Southern Nevada’s economy, arguably the most dynamic and volatile in the US, ground to a virtual standstill in March. Sin City’s 50 million visitors per year disappeared virtually overnight as the coronavirus pandemic shut down conventions, casinos, hotels, and restaurants. Unemployment skyrocketed from 3.7% in February to 34.2% in April, but has been falling as the national unemployment rate dropped to 8.4% in August. Casinos including Wynn, Encore, and Sheldon Adelson’s Palazzo-Venetian kept paying employees as they shut for eleven weeks, then re-opened in June to an over 70 percent reduction in visitors year-over-year. Small businesses with less cash have been devastated, especially with Congress failing to agree on further relief.

The state has suffered approximately 1400 coronavirus-related deaths, those who either died directly from the disease, tested positive, or were presumed to have had the disease. According to the Centers for Disease Control, 96% of those who died in the US suffered from at least one pre-existing condition, with an average age of about 75. Nevada officials reported last week the coronavirus has declined to its lowest rates since June, and they want to keep it that way.

Trump accuses Gov. Sisolak, who he calls a “political hack,” of discriminating against certain citizens and certain events based on their politics, violating their First Amendment right to freedom of assembly. Nevada and other Democrat-led states and cities have supported protests, often leading to riots. At the same time, these governments have maintained lockdown restrictions that cripple businesses, as well as outlawing church gatherings and peaceful political gatherings like Trump’s rallies.

The Trump campaign has also mounted a legal challenge to Nevada’s plan for mass mail-in voting, alleging a risk of wide-scale fraud like the kind that invalidated Paterson, New Jersey’s election earlier this year .

After Reno-Tahoe Airport rejected a Trump rally on Saturday night, the Trump campaign moved to Minden-Tahoe Airport 47 miles south. Instead of McCarran Airport after a 100-degree day in Las Vegas, the Trump campaign opted for a cooler spot. Xtreme Manufacturing, builder of forklifts, EZ loaders, and other heavy equipment, offered their massive building ten miles east of The Strip. Rally attendees had to sign a waiver, get their temperature taken, and were encouraged to wear masks. Nevertheless, the City of Henderson reportedly warned Xtreme of a $500 fine and threatened to suspend or revoke their business license.
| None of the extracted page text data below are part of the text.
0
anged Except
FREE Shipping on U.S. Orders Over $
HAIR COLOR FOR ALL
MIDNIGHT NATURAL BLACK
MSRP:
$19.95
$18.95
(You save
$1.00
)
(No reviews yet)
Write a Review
Trump defended the shutdowns at the beginning of the pandemic. But now that risks and precautions are better known, he says people have the freedom to decide for themselves how to live. “We are not shutting the country again,” President Trump said. “A shutdown would destroy the lives and dreams of millions Americans.”

Gov. Sisolak called President Trump’s events “selfish and reckless.” He didn’t say that about the protests and riots, however.
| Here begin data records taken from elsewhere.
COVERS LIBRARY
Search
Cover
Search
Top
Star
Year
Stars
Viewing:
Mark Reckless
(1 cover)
“If you can join tens of thousands of people protesting in the streets, gamble in a casino, or burn down small businesses in riots,” countered Trump communications diretor Tim Murtaugh, “you can gather peacefully under the 1st Amendment to hear from the President of the United States.”
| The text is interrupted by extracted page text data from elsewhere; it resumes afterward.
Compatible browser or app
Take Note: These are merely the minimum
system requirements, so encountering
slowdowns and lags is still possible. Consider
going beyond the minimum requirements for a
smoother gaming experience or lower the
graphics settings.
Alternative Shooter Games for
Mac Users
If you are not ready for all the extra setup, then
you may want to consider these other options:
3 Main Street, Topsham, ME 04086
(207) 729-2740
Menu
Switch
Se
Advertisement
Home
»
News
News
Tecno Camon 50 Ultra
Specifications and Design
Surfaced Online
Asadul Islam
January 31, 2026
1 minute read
“Tell your governor to open your state!” President Trump declared to thunderous cheers.

Two weeks earlier, the Ahern Hotel near The Strip sued Gov. Sisolak for allegedly stopping a faith-based rally for President Trump on their property. At the same time, sensational media reports of coronavirus “super-spreading” at large events like South Dakota’s Sturgis bike rally appear to be erroneous, according to the Wall Street Journal.

Before the Henderson rally, Trump hosted a “Latinos for Trump” business roundtable at Treasure Island Hotel & Casino. He then attended fundraisers before heading southeast to Henderson.

This was President Trump’s first visit to Nevada since February. After the Henderson rally, he headed to another “Latinos for Trump” roundtable in Phoenix, Arizona, then to survey wildfire damage in California.